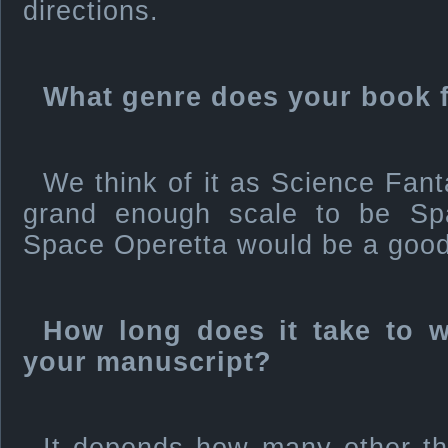
directions.
What genre does your book f
We think of it as Science Fanta
grand enough scale to be S
Space Operetta would be a good 
How long does it take to wr
your manuscript?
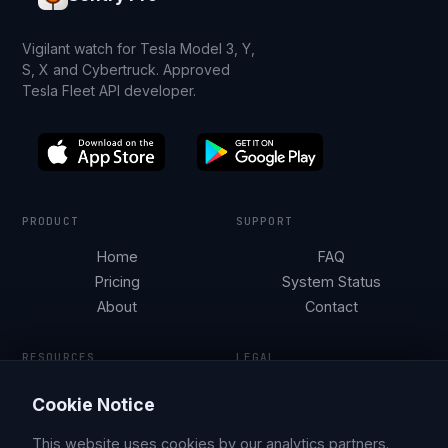
Vigilant watch for Tesla Model 3, Y,
S, X and Cybertruck. Approved
Tesla Fleet API developer.
PRODUCT
SUPPORT
Home
FAQ
Pricing
System Status
About
Contact
RESOURCES
LEGAL
Tesla Security by City
Terms of Service
Cookie Notice
Parking Guides
Privacy Policy
Blog
This website uses cookies by our analytics partners.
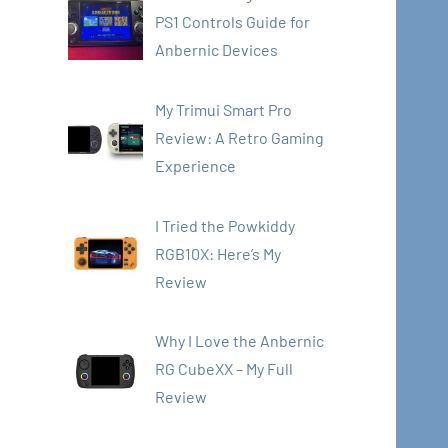
PS1 Controls Guide for
Anbernic Devices
My Trimui Smart Pro
Review: A Retro Gaming
Experience
I Tried the Powkiddy
RGB10X: Here’s My
Review
Why I Love the Anbernic
RG CubeXX – My Full
Review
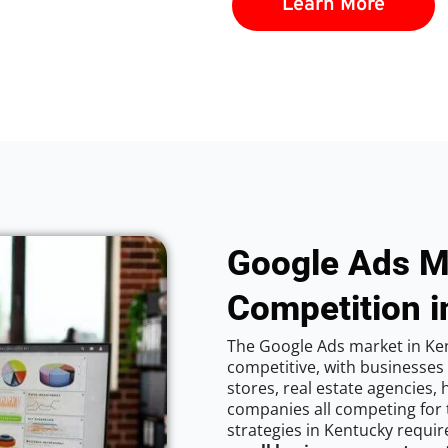
Learn More
Google Ads M
Competition i
The Google Ads market in Ken
competitive, with businesses
stores, real estate agencies,
companies all competing for 
strategies in Kentucky requir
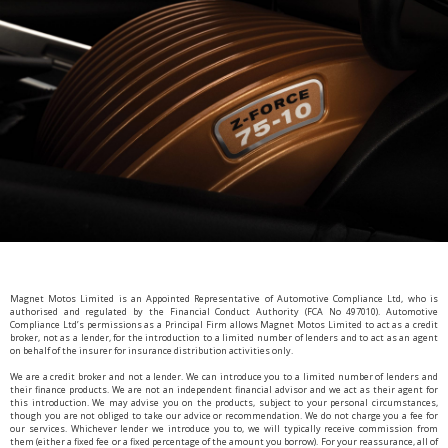
Magnet Motos Limited is an Appointed Representative of Automotive Compliance Ltd, who is
authorised and regulated by the Financial Conduct Authority (FCA No 497010). Automotive
Compliance Ltd’s permissions as a Principal Firm allows Magnet Motos Limited to act as a credit
broker, not as a lender, for the introduction to a limited number of lenders and to act as an agent
on behalf of the insurer for insurance distribution activities only.
We are a credit broker and not a lender. We can introduce you to a limited number of lenders and
their finance products. We are not an independent financial advisor and we act as their agent for
this introduction. We may advise you on the products, subject to your personal circumstances,
though you are not obliged to take our advice or recommendation. We do not charge you a fee for
our services. Whichever lender we introduce you to, we will typically receive commission from
them (either a fixed fee or a fixed percentage of the amount you borrow). For your reassurance, all of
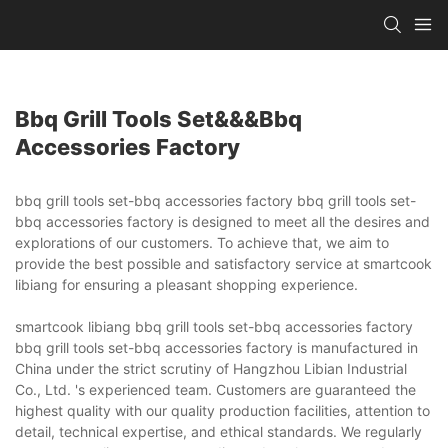
Bbq Grill Tools Set&&&bbq
Accessories Factory
bbq grill tools set-bbq accessories factory bbq grill tools set-
bbq accessories factory is designed to meet all the desires and
explorations of our customers. To achieve that, we aim to
provide the best possible and satisfactory service at smartcook
libiang for ensuring a pleasant shopping experience.
smartcook libiang bbq grill tools set-bbq accessories factory
bbq grill tools set-bbq accessories factory is manufactured in
China under the strict scrutiny of Hangzhou Libian Industrial
Co., Ltd. 's experienced team. Customers are guaranteed the
highest quality with our quality production facilities, attention to
detail, technical expertise, and ethical standards. We regularly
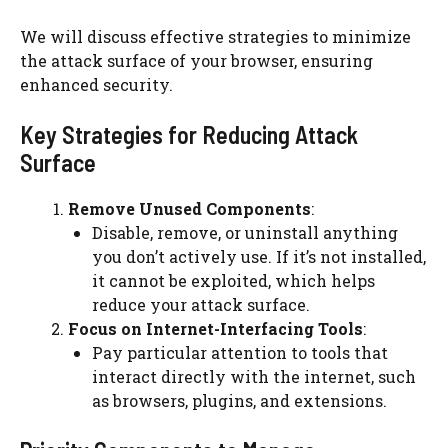
We will discuss effective strategies to minimize
the attack surface of your browser, ensuring
enhanced security.
Key Strategies for Reducing Attack
Surface
Remove Unused Components
:
Disable, remove, or uninstall anything
you don’t actively use. If it’s not installed,
it cannot be exploited, which helps
reduce your attack surface.
Focus on Internet-Interfacing Tools
:
Pay particular attention to tools that
interact directly with the internet, such
as browsers, plugins, and extensions.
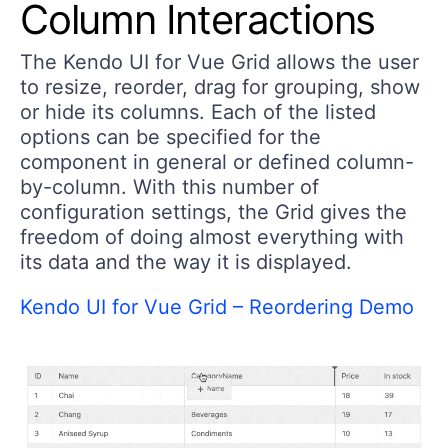
Column Interactions
The Kendo UI for Vue Grid allows the user
to resize, reorder, drag for grouping, show
or hide its columns. Each of the listed
options can be specified for the
component in general or defined column-
by-column. With this number of
configuration settings, the Grid gives the
freedom of doing almost everything with
its data and the way it is displayed.
Kendo UI for Vue Grid – Reordering Demo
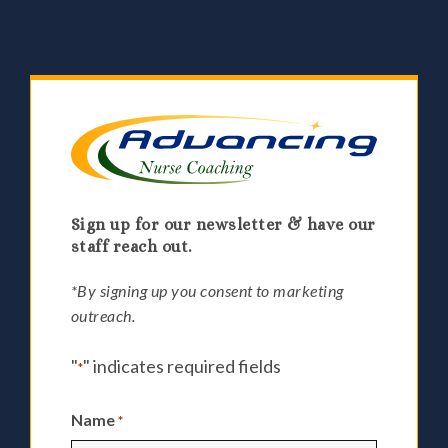
Sign up for our newsletter & have our
staff reach out.
*By signing up you consent to marketing
outreach.
"
" indicates required fields
*
Name
*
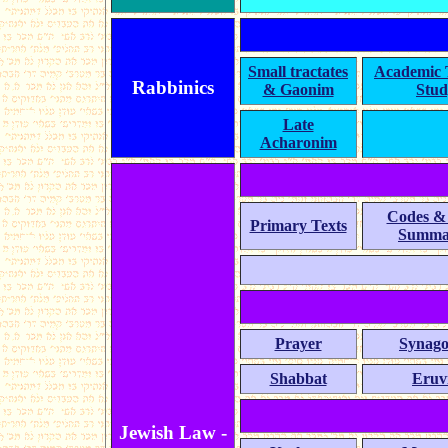
Small tractates
Academic
Rabbinics
& Gaonim
Stud
Late
Acharonim
Codes &
Primary Texts
Summa
Prayer
Synag
Shabbat
Eruv
Jewish Law -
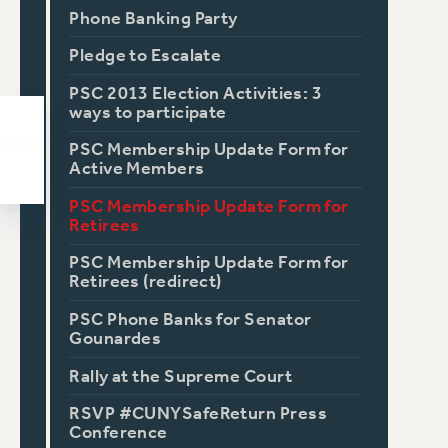
Phone Banking Party
Pledge to Escalate
PSC 2013 Election Activities: 3
ways to participate
PSC Membership Update Form for
Active Members
PSC Membership Update Form for
Retirees
PSC Membership Update Form for
Retirees (redirect)
PSC Phone Banks for Senator
Gounardes
Rally at the Supreme Court
RSVP #CUNYSafeReturn Press
Conference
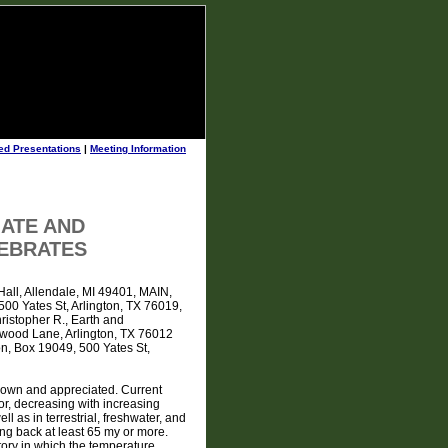
ed Presentations
|
Meeting Information
MATE AND
TEBRATES
Hall, Allendale, MI 49401, MAIN,
500 Yates St, Arlington, TX 76019,
istopher R., Earth and
ewood Lane, Arlington, TX 76012
n, Box 19049, 500 Yates St,
 known and appreciated. Current
or, decreasing with increasing
ll as in terrestrial, freshwater, and
ng back at least 65 my or more.
tory in which the temperature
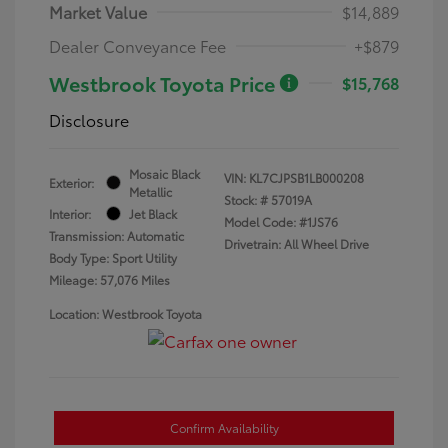
Market Value
$14,889
Dealer Conveyance Fee
+$879
Westbrook Toyota Price
$15,768
Disclosure
Mosaic Black
VIN:
KL7CJPSB1LB000208
Exterior:
Metallic
Stock: #
57019A
Interior:
Jet Black
Model Code: #1JS76
Transmission: Automatic
Drivetrain: All Wheel Drive
Body Type: Sport Utility
Mileage: 57,076 Miles
Location: Westbrook Toyota
Confirm Availability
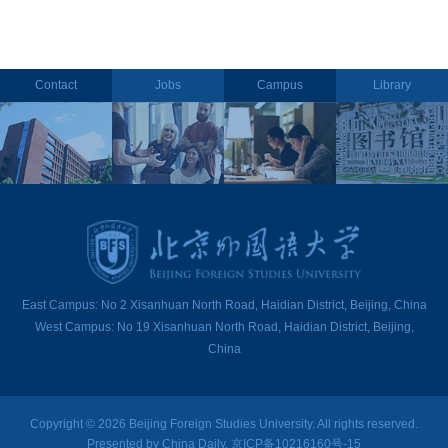
Contact
Jobs
Campus
Library
East Campus: No 2 Xisanhuan North Road, Haidian District, Beijing, China
West Campus: No 19 Xisanhuan North Road, Haidian District, Beijing,
China
Copyright ©
2026 Beijing Foreign Studies University. All rights reserved.
Presented by China Daily. 京ICP备10216160号-15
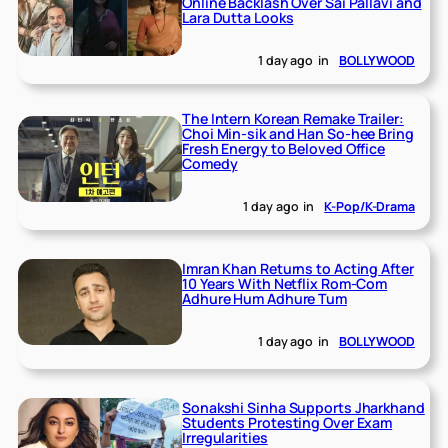
Online Backlash Over Sai Pallavi and
Lara Dutta Looks
1 day ago
in
BOLLYWOOD
The Intern Korean Remake Trailer:
Choi Min-sik and Han So-hee Bring
Fresh Energy to Beloved Office
Comedy
1 day ago
in
K-Pop/K-Drama
Imran Khan Returns to Acting After
10 Years With Netflix Rom-Com
Adhure Hum Adhure Tum
1 day ago
in
BOLLYWOOD
Sonakshi Sinha Supports Jharkhand
Students Protesting Over Exam
Irregularities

WHAT IS NEEDED:
Going by the data above, give back only the lines from the one containing "Tesla Security by City" through the one containing "The Google Ads market in Ken", exactly as they stand, both ends included and no images.

RESPONSE BOX:
Tesla Security by City
Terms of Service
Cookie Notice
Parking Guides
Privacy Policy
Blog
This website uses cookies by our analytics partners.
PS1 Controls Guide for
Anbernic Devices
My Trimui Smart Pro
Review: A Retro Gaming
Experience
I Tried the Powkiddy
RGB10X: Here’s My
Review
Why I Love the Anbernic
RG CubeXX – My Full
Review
Learn More
Google Ads M
Competition i
The Google Ads market in Ken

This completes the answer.